For the comparison between the glaucoma and the normal groups, all the Raman peaks from amino acids of the glaucoma groups had significantly higher intensities than those from the normal group, revealing that there was more content of amino acids in the glaucoma tears than the normal ones. This is consistent with a previous study, which reported enriched metabolic pathways of amino acids, including phenylalanine, tyrosine and tryptophan [44]. Compared with normal individuals, eight Raman peaks of PACG patients had significant disparities, which can be attributed to various molecular information, including ring torsion mode (447 cm⁻¹), ring breathing mode (760 and 853 cm⁻¹) and twisting mode. In contrast, for the POAG group, five Raman bands, including bands at 447 (ring torsion mode of phenylalanine) and 1313 cm⁻¹ (CH3CH2 twisting mode of collagens and lipids), were statistically different from the normal group. The changes in amide III and proteins/lipids content in tears correspond to the changes in glaucomatous retinal tissues from previous reports [28,29]. Comparing POAG with PACG groups, the intensities of all the different Raman peaks (853, 880, 1270 and 1313 cm⁻¹) of the POAG group were lower than those from the PACG group. For these two sub-groups, the reasons for the different contents of amino acids, proteins and lipids need to be investigated further. Furthermore, the intensity of the Raman peak at 1270 cm⁻¹ showed significantly differences across all three groups. When using tears as detection samples, this peak can be considered as a marker in the discrimination of glaucoma.

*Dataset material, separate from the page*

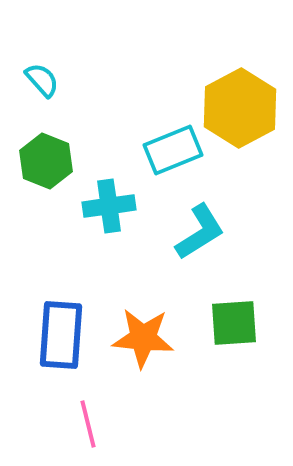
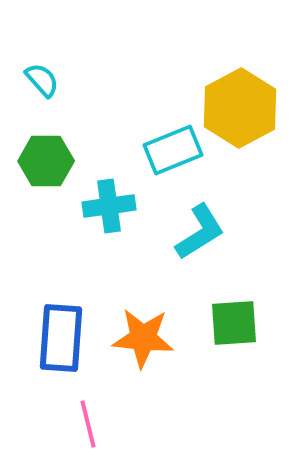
green hexagon: rotated 22 degrees counterclockwise
blue rectangle: moved 3 px down
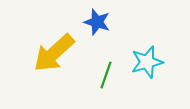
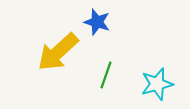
yellow arrow: moved 4 px right, 1 px up
cyan star: moved 10 px right, 22 px down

Considering the high dimensionality of the Raman spectra, we used the dimension-reduction technique PCA to extract PCs from the Raman spectra data. It not only reduced the dimension of data but also minimized the information loss, reducing sensitivity of LDA to data distribution. LDA was used to build the classifier based on the PCs. The total accuracy of the PCA-LDA-based SVM model reached 93.2% and 90.9% for two different experimental settings, which both perform efficiently. The sensitivities of the classification of POAG, PACG and normal groups were 88.9%, 89.5% and 100%, respectively; the specificity values of the three groups were 97.8%, 94.4% and 97.8%, respectively. We created ROC curves based on the 30% test dataset classification results and calculated AUC values. An AUC value between 0.7 and 0.8 means the classifier is considered acceptable, and a value between 0.8 and 0.9 is considered excellent. The micro-average AUC and macro-average AUC of the model were both more than 0.9, which indicates the PCA-LDA model provided an excellent performance to diagnose glaucoma with Raman spectra based on the tear samples.

5. Conclusions

This study was the first to use DCDRS for the tear-based detection of glaucoma, including POAG and PACG. The measurement results reveal that the features of Raman spectra peaks were capable of reflecting the different chemical information of amino acids, proteins and lipids in tears, which testified that tear samples are feasible for use in glaucoma detection. In combination with the PCA-LDA-based SVM classification model, POAG, PACG and normal groups can be well distinguished with good accuracy, sensitivity and specificity based on the Raman spectra. The results of this work support DCDRS being a promising tool for the diagnosis of POAG and PACG using human tears as detection samples.